Portugal vive um endurecimento sem precedentes em sua política migratória, o que tem provocado medo e insegurança entre brasileiros que vivem no país. A demora da Agência para a Integração, Migrações e Asilo (Aima) para renovar documentos e a atuação da nova polícia especializada em estrangeiros, criada em agosto, têm levado a detenções e deportações. Em um dos casos recentes, uma brasileira foi separada do marido e dos filhos pequenos e enviada de volta ao Brasil por ainda não ter recebido a autorização de residência.

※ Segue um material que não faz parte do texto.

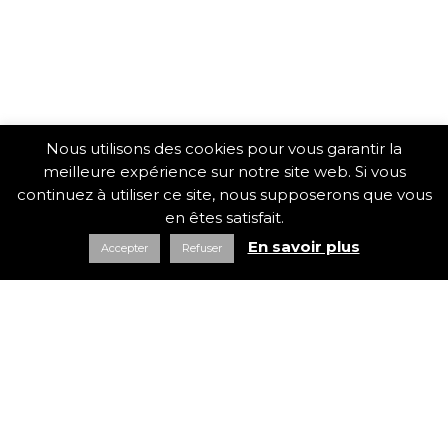
Nous utilisons des cookies pour vous garantir la
meilleure expérience sur notre site web. Si vous
continuez à utiliser ce site, nous supposerons que vous
en êtes satisfait.
En savoir plus
Accepter
Refuser
Agitateur d’expertise
emailing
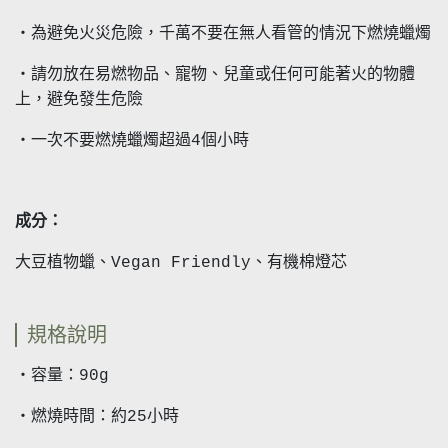
・為避免火災危險，千萬不要在無人看管的情況下燃燒蠟燭
・請勿放在易燃物品、寵物、兒童或任何可能著火的物體
上，避免發生危險
・一次不要燃燒蠟燭超過4個小時
成分：
大豆植物蠟、Vegan Friendly、有機棉燈芯
規格說明
・容量：90g
・燃燒時間：約25小時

A Unidade Nacional de Estrangeiros e Fronteiras (Unef), formada por 1.200 agentes, ganhou poderes para abordar imigrantes em ruas e transportes públicos, exigindo documentos. Quem não consegue comprovar regularidade pode ser detido e enviado ao Centro de Instalação Temporária do Porto, que tem apenas 41 vagas. O governo anunciou a construção de dois novos centros, em Lisboa e no norte do país, que devem comportar até 300 pessoas.

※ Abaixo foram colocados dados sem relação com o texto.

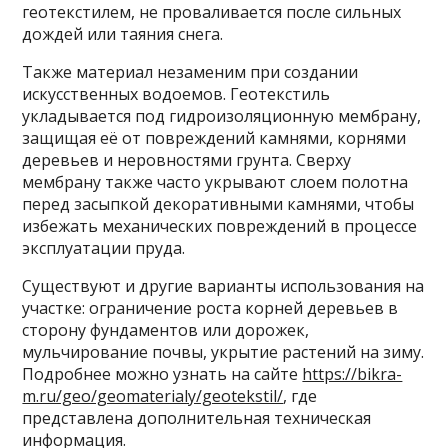
геотекстилем, не проваливается после сильных
дождей или таяния снега.
Также материал незаменим при создании
искусственных водоемов. Геотекстиль
укладывается под гидроизоляционную мембрану,
защищая её от повреждений камнями, корнями
деревьев и неровностями грунта. Сверху
мембрану также часто укрывают слоем полотна
перед засыпкой декоративными камнями, чтобы
избежать механических повреждений в процессе
эксплуатации пруда.
Существуют и другие варианты использования на
участке: ограничение роста корней деревьев в
сторону фундаментов или дорожек,
мульчирование почвы, укрытие растений на зиму.
Подробнее можно узнать на сайте
https://bikra-
m.ru/geo/geomaterialy/geotekstil/
, где
представлена дополнительная техническая
информация.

O discurso oficial é de que “acabou a política de portas escancaradas”, nas palavras do ministro da Presidência, António Leitão Amaro. O endurecimento ganhou força após a aprovação do chamado pacote anti-imigração, que aumentou o tempo de residência exigido para cidadania, restringiu vistos de trabalho a profissionais altamente qualificados e eliminou a possibilidade de regularização após chegada ao território português.
Brasileiros, que formam a maior comunidade estrangeira em Portugal — mais de 513 mil pessoas —, relatam dificuldades práticas no dia a dia. A arquiteta paulista Amanda Turchetto, que vive no país desde 2019, perdeu a validade da autorização de residência em julho e teme não conseguir manter a conta bancária ativa. “Agora não consigo comprar uma televisão em três vezes na loja”, disse ao UOL, em comparação com a facilidade que teve anos atrás para abrir conta e comprar imóvel.

Advogados e entidades de apoio a imigrantes denunciam uma mudança de postura tanto do Estado quanto da sociedade portuguesa. “É uma caça às bruxas. Nunca vi ostensividade igual”, disse a advogada Catarina Zuccaro, que atua na defesa de estrangeiros. O Itamaraty informou que o tema será tratado em reunião bilateral no próximo dia 30 de setembro, em Lisboa, e recomenda que brasileiros portem sempre documentos atualizados e comprovantes de vínculos com o país.
Pesquisas recentes apontam aumento da hostilidade social. Segundo levantamento da Fundação Francisco Manuel dos Santos, 51% dos portugueses consideram os imigrantes uma ameaça aos valores do país, e mais da metade defende a redução do número de brasileiros. O governo português, por sua vez, justifica a rigidez dizendo que herdou mais de 400 mil processos de regularização pendentes e que precisa retomar o “controle do sistema migratório”.